Closed Horsmann closed 8 years ago
Change is surprisingly easy just adopting the demos is tedious work ~
@reckart Do you have a code snippet how a collection reader description initialisation has to look like in Groovy?
Puh... the problem is how lab handles discriminator values.
If you do this "naively", then you'd probably in the best case end up storing the whole XML descriptor in a discriminator and thus in the properties file. In the worst case, you'd just store something like a object instance identifier like SomeReader@81def3ce
which is not stable across runs. That's both not what you want.
So I was always suggesting to use Discriminable
s. Cf.
@Horsmann rel. to reader description in Groovy: the same as in Java, no?

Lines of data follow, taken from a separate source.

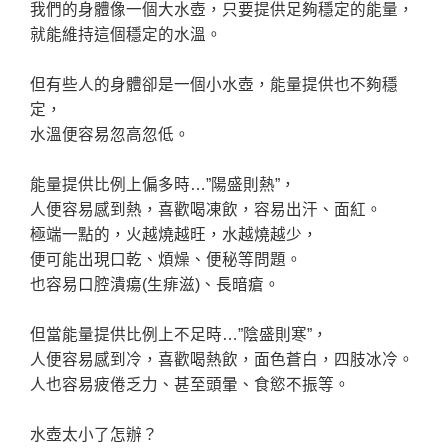
我們的身體像一個大水壺，只要提供足夠穩定的能量，
就能維持這個穩定的水溫。
但有些人的身體卻是一個小水壺，能量提供也不夠穩
定，
水溫便容易忽高忽低。
能量提供比例上偏多時…”陽盛則熱”，
人便容易感到熱，喜歡喝凍飲，容易出汗、面紅。
極端一點的，火越燒越旺，水越燒越少，
便可能出現口乾、煩燥、便秘等問題。
也容易口腔潰瘍(生痱滋)、長暗瘡。
但當能量提供比例上不足時…”陰盛則寒”，
人便容易感到冷，喜歡喝熱飲，面色蒼白，四肢冰冷。
人也容易疲倦乏力、甚至頭暈、食慾不振等。
水壺太小了怎辦？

Is it? I don't know I am not sure if I ever saw a Groovy program that uses DKPro components so I assumed there are some subtle differences? I have to adapt the Groovy test cases to using a the reader description - so any solution would work for me that make the Groovy tests pass again.
@Horsmann for curiosity: what is actually stored in the DISCRIMINATORS.txt
files for the readers now?
Hmm and endlessly long text string (72k characters) that makes scrolling in the document really slow. Is there a way to get a prettier human-redable text?

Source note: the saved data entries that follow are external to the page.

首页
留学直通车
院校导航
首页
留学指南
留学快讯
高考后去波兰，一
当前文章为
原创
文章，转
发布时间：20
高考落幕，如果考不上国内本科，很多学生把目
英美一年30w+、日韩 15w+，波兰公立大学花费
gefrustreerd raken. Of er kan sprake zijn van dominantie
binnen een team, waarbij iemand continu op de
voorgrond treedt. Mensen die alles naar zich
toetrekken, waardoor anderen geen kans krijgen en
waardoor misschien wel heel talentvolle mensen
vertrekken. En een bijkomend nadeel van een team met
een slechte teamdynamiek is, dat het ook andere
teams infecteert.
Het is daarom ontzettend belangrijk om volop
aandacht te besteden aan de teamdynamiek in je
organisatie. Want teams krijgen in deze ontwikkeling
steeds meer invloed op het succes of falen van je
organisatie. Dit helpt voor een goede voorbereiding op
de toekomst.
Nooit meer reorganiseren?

Well, for instance by naming the reader configurations using a Discriminable... cf. the classes I mentioned above.
If you are sure that the endlessly long string is at least reproducible and consistent (and not subject to potentially random variations, e.g. because iteration order in HashMaps is not defined), you could also consider extending Lab to allow storing a hash of the string instead of the string itself (maybe storing the string outside the DISCRIMINATORS.txt
in a separate file for debugging/recording purposes.
That is a proper hash (SHA1 or better), not like Java hashCode() ;) I only have a very rough idea that this should work, it may take a bit working out the details.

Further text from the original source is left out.